> [Data block]:
#####
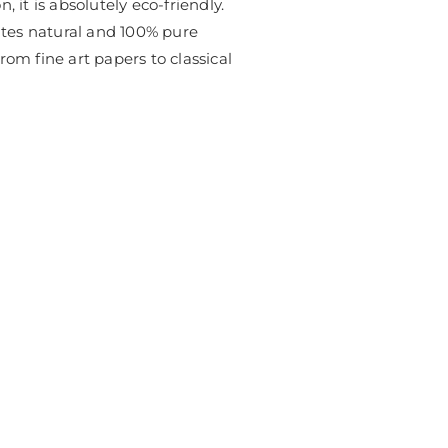
, it is absolutely eco-friendly.
ates natural and 100% pure
rom fine art papers to classical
#####
> [Task prompt]: Write out only the final block of lines, starting at the line with "ates natural and 100% pure" and running to the end of the material.

> [Answer below]:
ates natural and 100% pure
rom fine art papers to classical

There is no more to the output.